Ça commence très fort avec "Fi de l'eau", la chanson qui donne son nom à l'album. Des couplets découpés dans la dentelle d'harmonie alternés d'un refrain imparable abonné aux changements de tempo, le tout additionné de paroles de Gabriel Yacoub de la meilleure eau, voilà une excellente entrée en matière.

"La limonade", très courte, mais par Dick Annegarn s'il vous plaît, donne ensuite un bref aperçu du talent a cappella du trio vocal Berger/Biget/Pariselle.

Retour aux paroles de Gabriel Yacoub avec "La dame ira les ramasser", en forme de valse amère, mais pas seulement. Car Gabriel Yacoub y joue aussi d'un instrument à cordes inhabituel dans nos contrées et au son étonnant, l'autoharpe.

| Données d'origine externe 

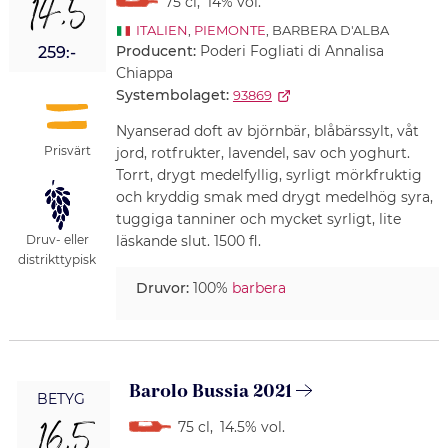
14,5
75 cl
,
14% vol.
ITALIEN
,
PIEMONTE
, BARBERA D'ALBA
Producent:
Poderi Fogliati di Annalisa
259:-
Chiappa
Systembolaget:
93869
Nyanserad doft av björnbär, blåbärssylt, våt
Prisvärt
jord, rotfrukter, lavendel, sav och yoghurt.
Torrt, drygt medelfyllig, syrligt mörkfruktig
och kryddig smak med drygt medelhög syra,
tuggiga tanniner och mycket syrligt, lite
Druv- eller
läskande slut. 1500 fl.
distrikttypisk
Druvor:
100%
barbera
Barolo Bussia 2021
BETYG
75 cl
,
14.5% vol.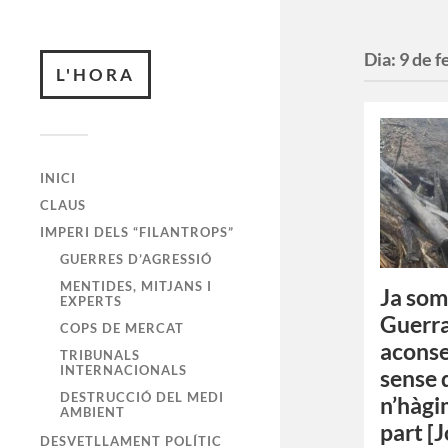
Dia:
9 de f
L'HORA
INICI
CLAUS
IMPERI DELS “FILANTROPS”
GUERRES D’AGRESSIÓ
MENTIDES, MITJANS I
Ja som
EXPERTS
Guerra
COPS DE MERCAT
aconse
TRIBUNALS
INTERNACIONALS
sense 
DESTRUCCIÓ DEL MEDI
n’hàgi
AMBIENT
part [
DESVETLLAMENT POLÍTIC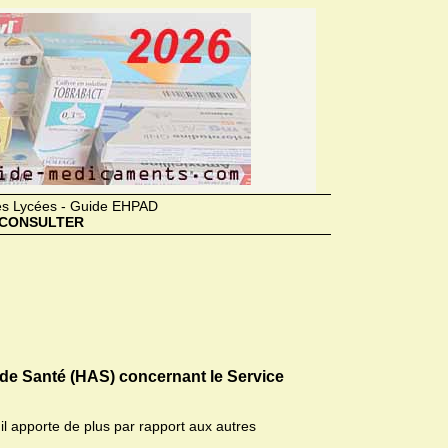
des Lycées - Guide EHPAD
CONSULTER
 de Santé (HAS) concernant le Service
il apporte de plus par rapport aux autres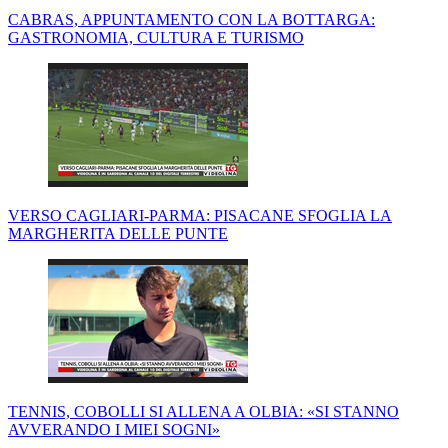
CABRAS, APPUNTAMENTO CON LA BOTTARGA:
GASTRONOMIA, CULTURA E TURISMO
VERSO CAGLIARI-PARMA: PISACANE SFOGLIA LA
MARGHERITA DELLE PUNTE
TENNIS, COBOLLI SI ALLENA A OLBIA: «SI STANNO
AVVERANDO I MIEI SOGNI»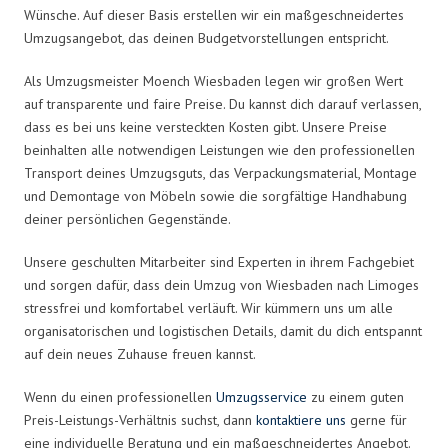
Wünsche. Auf dieser Basis erstellen wir ein maßgeschneidertes
Umzugsangebot, das deinen Budgetvorstellungen entspricht.
Als Umzugsmeister Moench Wiesbaden legen wir großen Wert
auf transparente und faire Preise. Du kannst dich darauf verlassen,
dass es bei uns keine versteckten Kosten gibt. Unsere Preise
beinhalten alle notwendigen Leistungen wie den professionellen
Transport deines Umzugsguts, das Verpackungsmaterial, Montage
und Demontage von Möbeln sowie die sorgfältige Handhabung
deiner persönlichen Gegenstände.
Unsere geschulten Mitarbeiter sind Experten in ihrem Fachgebiet
und sorgen dafür, dass dein Umzug von Wiesbaden nach Limoges
stressfrei und komfortabel verläuft. Wir kümmern uns um alle
organisatorischen und logistischen Details, damit du dich entspannt
auf dein neues Zuhause freuen kannst.
Wenn du einen professionellen
Umzugsservice
zu einem guten
Preis-Leistungs-Verhältnis suchst, dann
kontaktiere uns
gerne für
eine individuelle Beratung und ein maßgeschneidertes Angebot.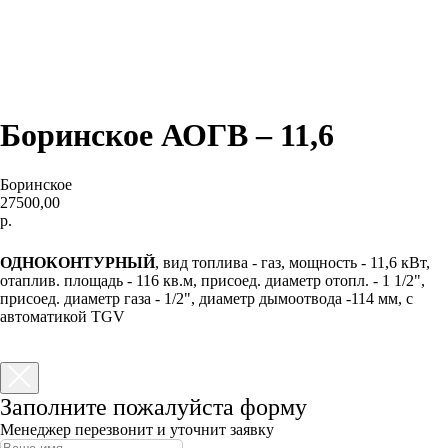
Боринское АОГВ – 11,6
Боринское
27500,00
р.
КУПИТЬ
ОДНОКОНТУРНЫЙ
, вид топлива - газ, мощность - 11,6 кВт,
отаплив. площадь - 116 кв.м, присоед. диаметр отопл. - 1 1/2",
присоед. диаметр газа - 1/2", диаметр дымоотвода -114 мм, с
автоматикой TGV
Заполните пожалуйста форму
Менеджер перезвонит и уточнит заявку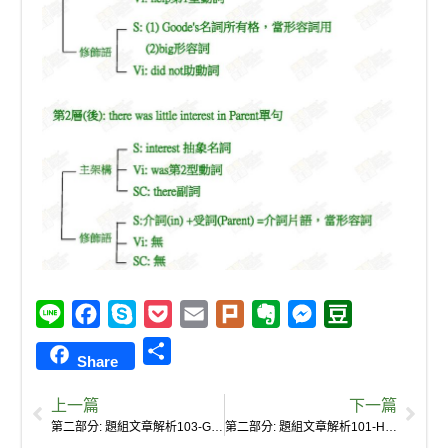
L
F
S
P
E
P
E
M
D
i
a
k
o
m
l
v
e
o
S
Share
n
c
y
c
a
u
e
s
u
h
e
e
p
k
i
r
r
s
b
上一篇
下一篇
a
b
e
e
l
k
n
e
a
第二部分: 題組文章解析103-Goode’s friend told NBN that he wanted to write a book under a different name.
第二部分: 題組文章解析101-His first try was Parent, which came out in 2006.
r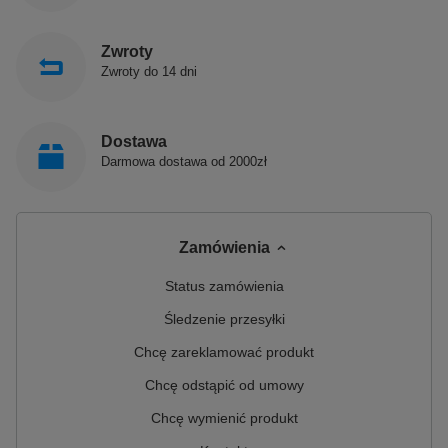
Zwroty
Zwroty do 14 dni
Dostawa
Darmowa dostawa od 2000zł
Zamówienia
Status zamówienia
Śledzenie przesyłki
Chcę zareklamować produkt
Chcę odstąpić od umowy
Chcę wymienić produkt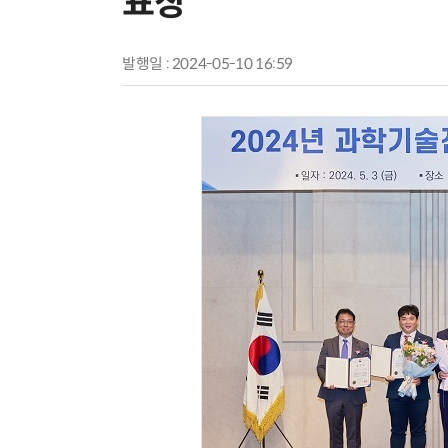
표창
발행일 : 2024-05-10 16:59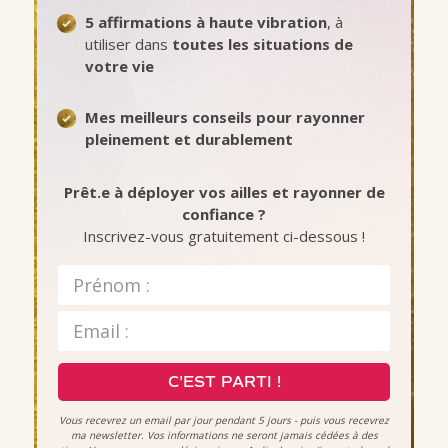
5 affirmations à haute vibration
, à
utiliser dans
toutes les situations de
votre vie
Mes meilleurs conseils pour rayonner
pleinement et durablement
Prêt.e à déployer vos ailles et rayonner de
confiance ?
Inscrivez-vous gratuitement ci-dessous !
C'EST PARTI !
Vous recevrez un email par jour pendant 5 jours - puis vous recevrez
ma newsletter. Vos informations ne seront jamais cédées à des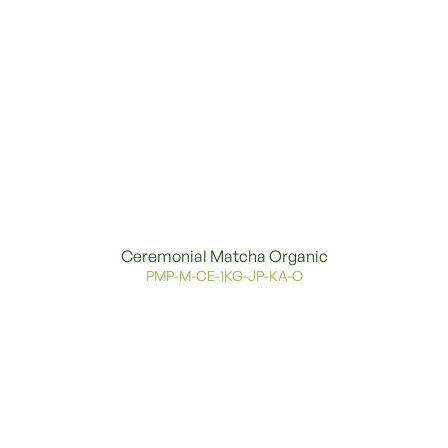
Ceremonial Matcha Organic
PMP-M-CE-1KG-JP-KA-O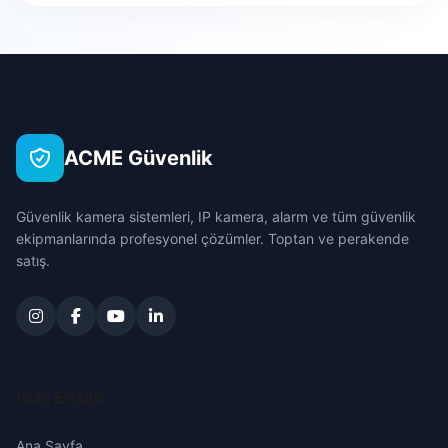
Cumhuriyet
Bursa
Esentepe
Çanakkale
Fatih
Çankırı
ACME Güvenlik
Hocaömer
Çorum
Güvenlik kamera sistemleri, IP kamera, alarm ve tüm güvenlik
İhsaniye
Denizli
ekipmanlarında profesyonel çözümler. Toptan ve perakende
satış.
Karapınar
Diyarbakır
Kayalık
Edirne
Malazgirt
Elazığ
Hızlı Erişim
Mehmet Akif
Erzincan
Ana Sayfa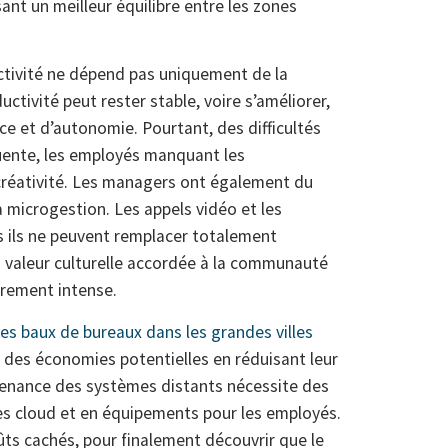
ant un meilleur équilibre entre les zones
ctivité ne dépend pas uniquement de la
uctivité peut rester stable, voire s’améliorer,
ce et d’autonomie. Pourtant, des difficultés
quente, les employés manquant les
créativité. Les managers ont également du
a microgestion. Les appels vidéo et les
s ils ne peuvent remplacer totalement
La valeur culturelle accordée à la communauté
èrement intense.
es baux de bureaux dans les grandes villes
nt des économies potentielles en réduisant leur
tenance des systèmes distants nécessite des
es cloud et en équipements pour les employés.
ts cachés, pour finalement découvrir que le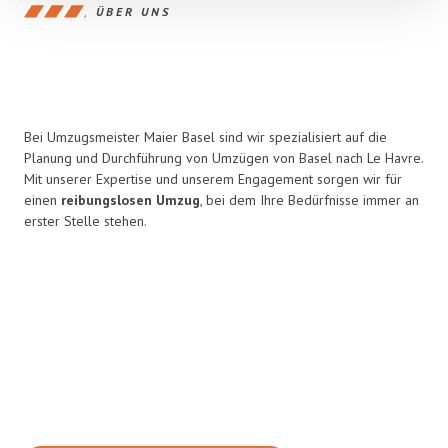
ÜBER UNS
Bei Umzugsmeister Maier Basel sind wir spezialisiert auf die
Planung und Durchführung von Umzügen von Basel nach Le Havre.
Mit unserer Expertise und unserem Engagement sorgen wir für
einen
reibungslosen Umzug
, bei dem Ihre Bedürfnisse immer an
erster Stelle stehen.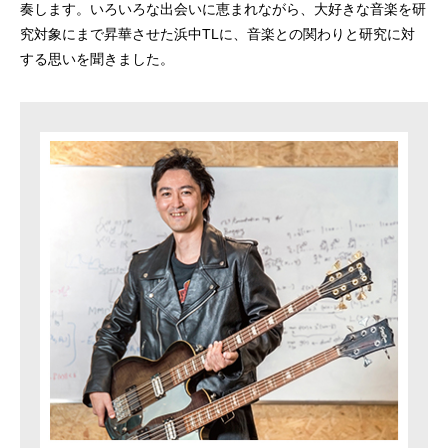
奏します。いろいろな出会いに恵まれながら、大好きな音楽を研
究対象にまで昇華させた浜中TLに、音楽との関わりと研究に対
する思いを聞きました。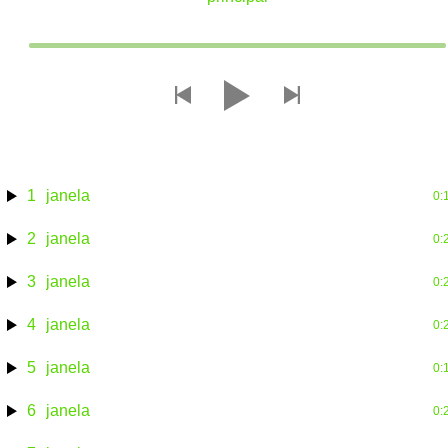
topjan
1
janela
0:
2
janela
0:
3
janela
0:
4
janela
0:
5
janela
0:
6
janela
0: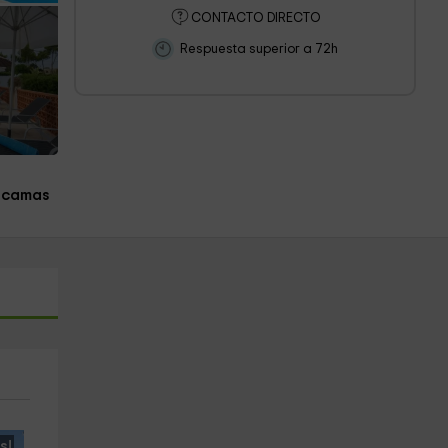
CONTACTO DIRECTO
Respuesta superior a 72h
 camas
s!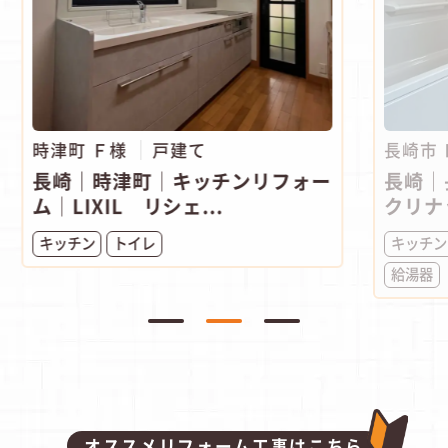
時津町 Ｆ様
戸建て
長崎市
長崎｜時津町│キッチンリフォー
長崎｜
ム│LIXIL リシェ...
クリナ
キッチン
トイレ
キッチン
給湯器
オススメリフォーム工事はこちら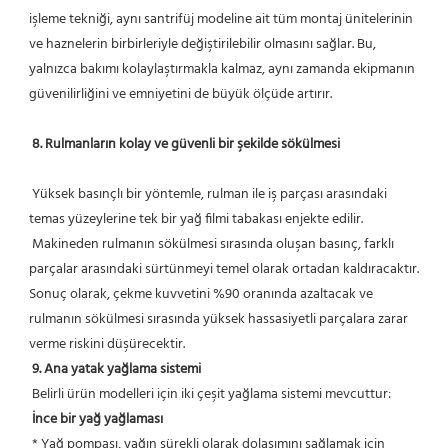
işleme tekniği, aynı santrifüj modeline ait tüm montaj ünitelerinin 
ve haznelerin birbirleriyle değiştirilebilir olmasını sağlar. Bu, 
yalnızca bakımı kolaylaştırmakla kalmaz, aynı zamanda ekipmanın 
güvenilirliğini ve emniyetini de büyük ölçüde artırır.
8. Rulmanların kolay ve güvenli bir şekilde sökülmesi
 Yüksek basınçlı bir yöntemle, rulman ile iş parçası arasındaki 
temas yüzeylerine tek bir yağ filmi tabakası enjekte edilir.
 Makineden rulmanın sökülmesi sırasında oluşan basınç, farklı 
parçalar arasındaki sürtünmeyi temel olarak ortadan kaldıracaktır. 
Sonuç olarak, çekme kuvvetini %90 oranında azaltacak ve 
rulmanın sökülmesi sırasında yüksek hassasiyetli parçalara zarar 
verme riskini düşürecektir.
9. Ana yatak yağlama sistemi
 Belirli ürün modelleri için iki çeşit yağlama sistemi mevcuttur:
İnce bir yağ yağlaması
 * Yağ pompası, yağın sürekli olarak dolaşımını sağlamak için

"Le prix des roses", signée Roland Topor, Estelle Amsellem et Alain Bruel, ce dernier y jouant de l'accordéon chromatique, fait aussi appel à Yannick Hardouin à la basse. Et cela donne une chanson aux mots doux-acides baignés d'un superbe entrelacs partitionnel.

"Saint-Jean" (Les demandes impossibles) est possiblement le sommet de l'album, pour peu qu'on puisse en désigner un. Mais pour le coup tout le monde est là, Yannick Hardouin à la basse, Gabriel Yacoub à l'autoharpe, Gilles Chabenat à la vielle, Willy Soulette à la cornemuse 16 pouces et même Marie Sauvet (l'ancienne Marie Yacoub de Malicorne) dans les choeurs. Rien à redire, la mélodie est la fois solide et lumineuse, et on se prend tout de suite à la fredonner frénétiquement. Sans compter que Gabriel Yacoub nous a pondu là une merveille de texte parfois à la limite du pur plaisir des sonorités de mots. Et si vous écoutez bien les dernières paroles de la chanson, vous sourirez largement en entendant "Une branche de chasse-diable et La Bergère à l'Elysée"... Héhéhé !

(Et puis) "Elle allait" suit "Twice", un bel instrumental, et s'avance sous la clarinette de Frédéric Paris avec un air joliment grave et des paroles de Gabriel Yacoub parmi les plus magnifiquement alambiquées jusqu'ici.

"La rivière" coule sous la basse de Yannick Hardouin en un lent flot de texte affligé encore une fois de Gabriel Yacoub, mais mis en musique cette fois, et délicatement, par Julien Biget.

Sylvie Berger en revient à un ton plus gai avec "Les fruits rouges", écrit par Gabriel et mis en partition par Yannick. Curieuse mélopée tout de même que celle-ci, à l'allure subtilement désaccordée et au rythme savamment bancal. Et le fait que Julien joue ici du bouzouki, et non de la guitare, et qu'Emmanuel ait troqué son accordéon pour un concertina ne fait que rajouter à l'impression d'amusante étrangeté de ce petit bijou.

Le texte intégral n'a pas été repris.